Speziell der indirekte, antioxidative Charakter von Sulforaphan ist in diesem Kontext von besonderer Bedeutung, da es bei Autismus nicht nur zu einem erhöhten Aufkommen von freien Radikalen kommt, sondern auch ganz konkret zu einer Störung der antioxidativen Funktion von Glutathion. Dadurch kann es wiederum unter anderem zu einer Begünstigung entzündlicher Prozesse und einer gestörten Mitochondrien-Funktion mit konsekutivem Untergang von Neuronen kommen. Das räumt der Störung des Glutathion-Stoffwechsels eine potenziell zentrale Rolle im Krankheitsprozess von Autismus ein (17). Sulforaphan wiederum könnte demnach auf verschiedenen Ebenen modulierend auf die zu Grunde liegenden Mechanismen wirken (18).
Die körpereigene, antioxidative Abwehr ist bei Autismus gestört
Tatsächlich konnten mittlerweile mehrere Studien den potenziellen Nutzen von Sulforaphan mit ihren Ergebnissen untermauern. Dazu demonstrierte zunächst eine Arbeitsgruppe, dass die Einnahme von Sulforaphan zu einem Anstieg der Glutathion-Konzentration im Blut und vor allem auch im Gehirn führt. Das ist insofern wichtig, da nicht jede Substanz selbstverständlich die sogenannte Blut-Hirn-Schranke überwinden und auch wirklich eine Wirkung auf das zentrale Nervensystem entfalten kann (19).
Weitere Studien konkret an Patienten mit Autismus kamen dann ebenfalls zu positiven Ergebnissen: In einer Studie konnte man zeigen, dass es durch die Einnahme von Sulforaphan über 18 Wochen bei jungen Männern mit Autismus-Spektrum-Störung gegenüber einem Placebo zu einer signifikanten Verbesserung verschiedener Symptom-Scores kam (20).
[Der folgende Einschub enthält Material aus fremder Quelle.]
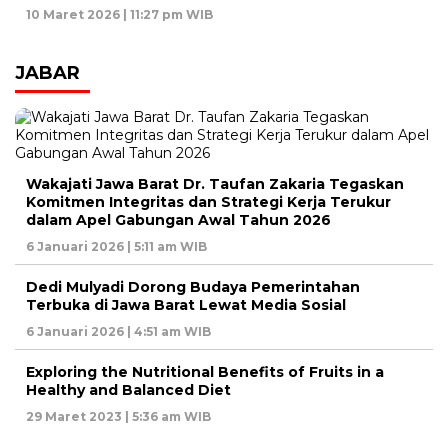
10 Maret 2026 | 11:27 pm WIB
JABAR
Wakajati Jawa Barat Dr. Taufan Zakaria Tegaskan
Komitmen Integritas dan Strategi Kerja Terukur
dalam Apel Gabungan Awal Tahun 2026
6 Januari 2026 | 5:11 am WIB
Dedi Mulyadi Dorong Budaya Pemerintahan
Terbuka di Jawa Barat Lewat Media Sosial
6 Januari 2026 | 4:51 am WIB
Exploring the Nutritional Benefits of Fruits in a
Healthy and Balanced Diet
29 Maret 2023 | 5:36 am WIB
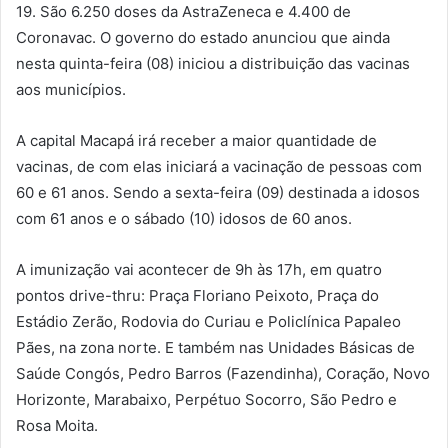
19. São 6.250 doses da AstraZeneca e 4.400 de
Coronavac. O governo do estado anunciou que ainda
nesta quinta-feira (08) iniciou a distribuição das vacinas
aos municípios.
A capital Macapá irá receber a maior quantidade de
vacinas, de com elas iniciará a vacinação de pessoas com
60 e 61 anos. Sendo a sexta-feira (09) destinada a idosos
com 61 anos e o sábado (10) idosos de 60 anos.
A imunização vai acontecer de 9h às 17h, em quatro
pontos drive-thru: Praça Floriano Peixoto, Praça do
Estádio Zerão, Rodovia do Curiau e Policlínica Papaleo
Pães, na zona norte. E também nas Unidades Básicas de
Saúde Congós, Pedro Barros (Fazendinha), Coração, Novo
Horizonte, Marabaixo, Perpétuo Socorro, São Pedro e
Rosa Moita.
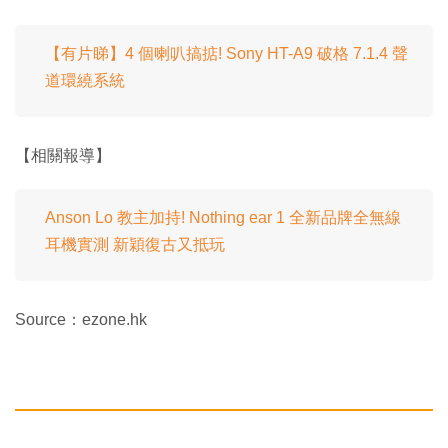
【有片睇】4 個喇叭搞掂! Sony HT-A9 破格 7.1.4 聲
道環繞系統
【相關報導】
Anson Lo 教主加持! Nothing ear 1 全新品牌全無線
耳機實測 新穎復古又抵玩
Source：ezone.hk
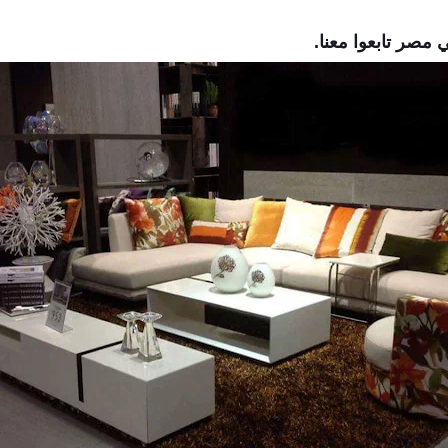
 مصر تابعوا معنا.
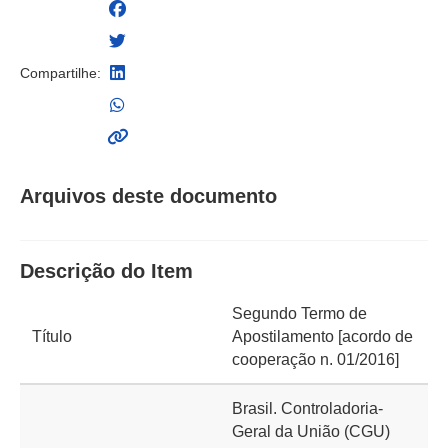
Compartilhe:
Arquivos deste documento
Descrição do Item
Segundo Termo de
Título
Apostilamento [acordo de
cooperação n. 01/2016]
Brasil. Controladoria-
Geral da União (CGU)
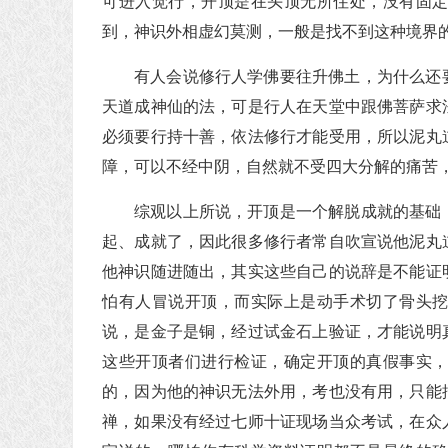
可进入觉行，开顶是在头顶无所住处，没有固
到，神识外相虚幻莫测，一般是找不到这种境界
有人会说修行人学佛要往升佛土，为什么还
天道成神仙的法，可是行人在天堂中跟佛菩萨求
必须要行持十善，依法修行才能受用，所以泥丸
障，可以不经中阴，自然就不受四大分解的痛苦
综观以上所说，开顶是一个解脱成就的基础
起、成就了，因此很多修行者常自吹宣说他泥丸
他神识随进随出，其实这些自己的说辞是不能证
怕有人冒说开顶，而实际上是动手术切了骨头
说，是金子是铜，经过试金石上验证，才能说明
这些开顶者们进行检证，确定开顶的真假事实
的，因为他的神识无法外用，考也没有用，只能
禅，如果没有经过七师十证现场当众考试，在众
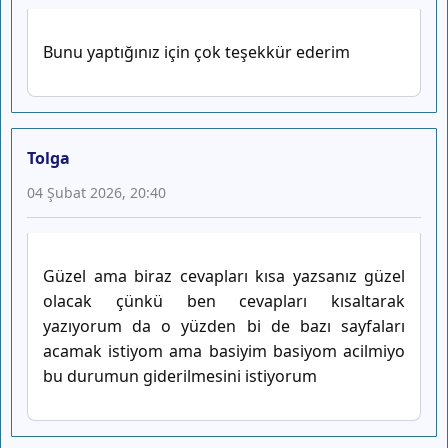
Bunu yaptığınız için çok teşekkür ederim
Tolga
04 Şubat 2026, 20:40
Güzel ama biraz cevapları kısa yazsanız güzel
olacak çünkü ben cevapları kısaltarak
yazıyorum da o yüzden bi de bazı sayfaları
acamak istiyom ama basiyim basiyom acilmiyo
bu durumun giderilmesini istiyorum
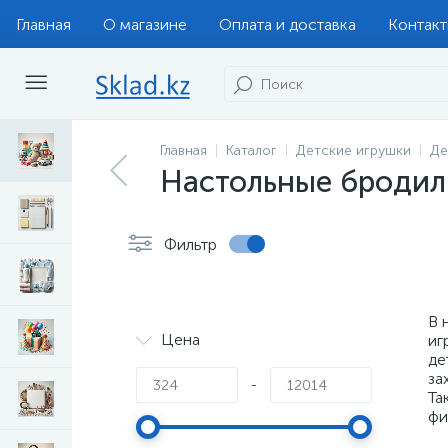
Главная
О магазине
Оплата и доставка
Контак
Главная
Каталог
Детские игрушки
Де
Настольные бродил
Фильтр
В 
Цена
иг
де
за
-
Та
фи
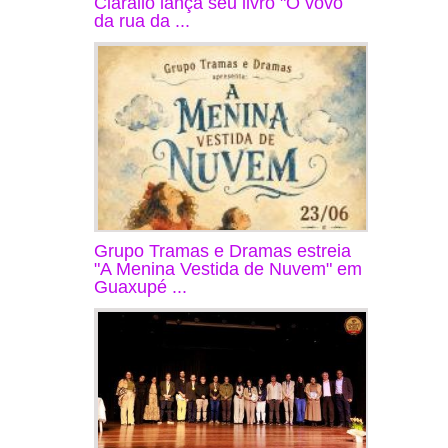
Ciarallo lança seu livro "O vovô
da rua da ...
Grupo Tramas e Dramas estreia
"A Menina Vestida de Nuvem" em
Guaxupé ...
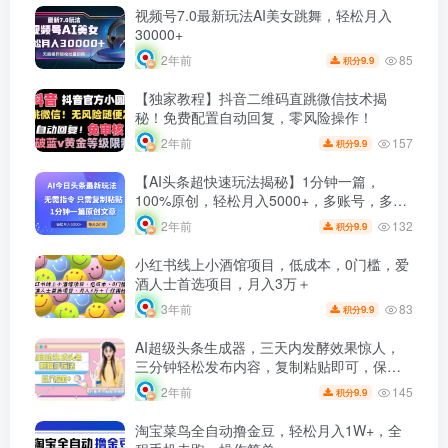
视频号7.0最新玩法AI美女跳舞，轻松月入
30000+
85
2年前
9.9
积分
【独家教程】抖音二维码直跳微信技术揭
秘！免费配置自动回复，零风险操作！
157
2年前
9.9
积分
【AI头条超快速玩法揭秘】1分钟一篇，
100%原创，轻松月入5000+，多账号，多收
益！
132
2年前
9.9
积分
小红书线上小酒馆项目，低成本，0门槛，爱
酒人士首选项目，月入3万＋
83
3年前
9.9
积分
AI超级头条生成器，三天内发酵效果惊人，
三分钟轻松发布内容，复制粘贴即可，保姆
级教程带你走向成功！
145
2年前
9.9
积分
淘宝菜鸟全自动撸金豆，轻松月入1W+，全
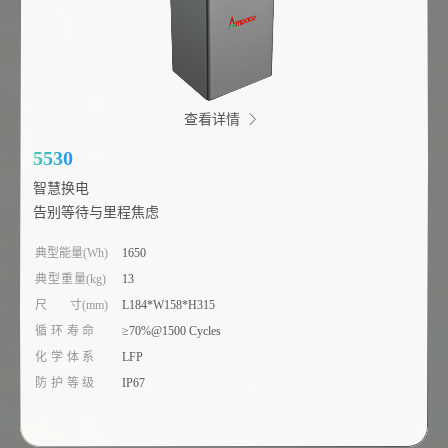
查看详情
5530
智慧换电
告别等待与里程焦虑
典型能量(Wh)
1650
典型重量(kg)
13
尺 寸(mm)
L184*W158*H315
循环寿命
≥70%@1500 Cycles
化学体系
LFP
防护等级
IP67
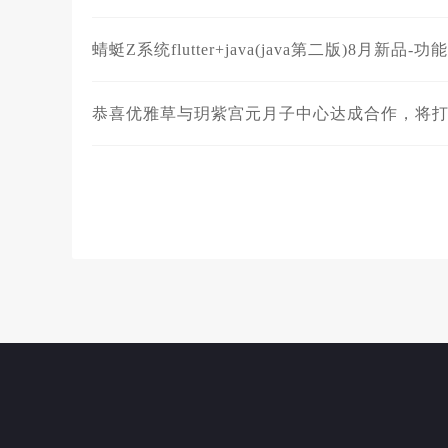
蜻蜓Z系统flutter+java(java第二版)8月新品-
恭喜优雅草与玥紫宫元月子中心达成合作，将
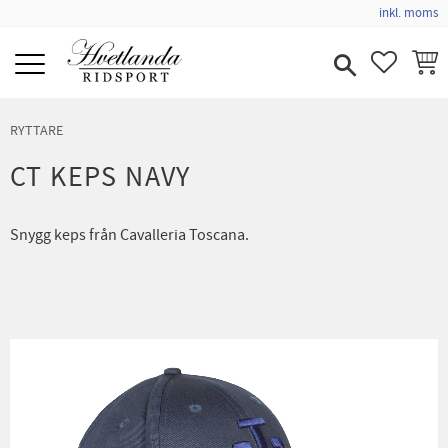
inkl. moms
Meny
FAVORIT
KUND
RYTTARE
CT KEPS NAVY
Snygg keps från Cavalleria Toscana.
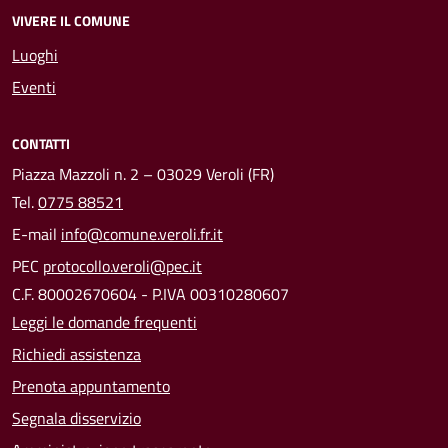
VIVERE IL COMUNE
Luoghi
Eventi
CONTATTI
Piazza Mazzoli n. 2 – 03029 Veroli (FR)
Tel.
0775 88521
E-mail
info@comune.veroli.fr.it
PEC
protocollo.veroli@pec.it
C.F. 80002670604 - P.IVA 00310280607
Leggi le domande frequenti
Richiedi assistenza
Prenota appuntamento
Segnala disservizio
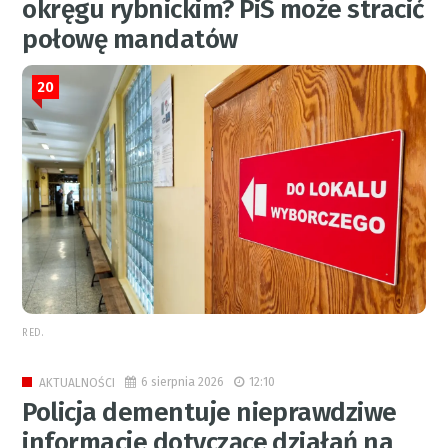
okręgu rybnickim? PiS może stracić
połowę mandatów
20
RED.
6 sierpnia 2026
12:10
AKTUALNOŚCI
Policja dementuje nieprawdziwe
informacje dotyczące działań na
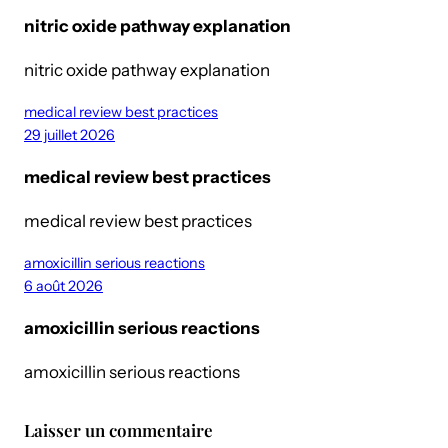
nitric oxide pathway explanation
nitric oxide pathway explanation
medical review best practices
29 juillet 2026
medical review best practices
medical review best practices
amoxicillin serious reactions
6 août 2026
amoxicillin serious reactions
amoxicillin serious reactions
Laisser un commentaire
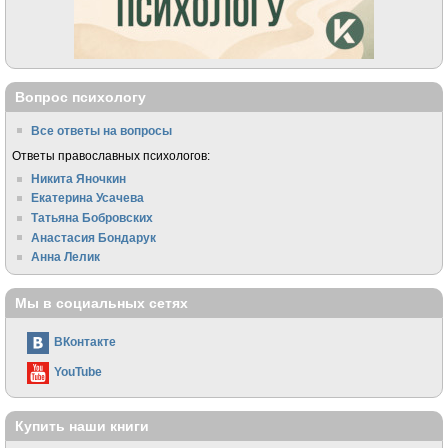
Вопрос психологу
Все ответы на вопросы
Ответы православных психологов:
Никита Яночкин
Екатерина Усачева
Татьяна Бобровских
Анастасия Бондарук
Анна Лелик
Мы в социальных сетях
ВКонтакте
YouTube
Купить наши книги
Einige Jahre später konnte eine andere Arbeitsgruppe diese Ergebnisse reproduzieren und zusätzlich biochemisch weiter untermauern: Dazu führten sie eine sogenannte metabolomische Urin-Analyse durch, in der sie alle mit dem Urin ausgeschiedenen Stoffe quantifizierten und nach Korrelationen zu den Veränderungen der Symptome suchten. Dabei konnten sie 77 Metaboliten identifizieren, die unter anderem mit oxidativem Stress, Neurotransmission und dem Stoffwechsel bestimmter, für das Nervensystem wichtiger Fette in Verbindung stehen (21). 2020 und 2021 wurde dieser positive Einfluss von Sulforaphan dann noch zweimal in randomisierten, kontrollierten Studien nachgewiesen, wobei man auch einen Nutzen der kombinierten Gabe von Sulforaphan und einem antipsychotischen Neuroleptikum zeigen konnte (22,23).
Ein Review, der die existierenden Ergebnisse zusammenfasst, kam dann auch zu dem Schluss, dass Sulforaphan sicher und effektiv in der Anwendung ist und betonte außerdem, dass mehrere Probanden die Einnahme von Sulforaphan aus eigenem Antrieb auch drei Jahre nach Beendigung der Studie fortgesetzt hatten. (24)
Fazit
Sulforaphan ist zwar sicherlich kein “Heilmittel” gegen Autismus, es gibt jedoch eine solide wissenschaftliche Grundlage für den Nutzen im Rahmen der symptomatischen Therapie. Eine begleitende Einnahme zusätzlich zur normalen Therapie kann daher, auch angesichts des allgemeinen Nutzens für die Gesundheit (1-10), durchaus erwogen werden.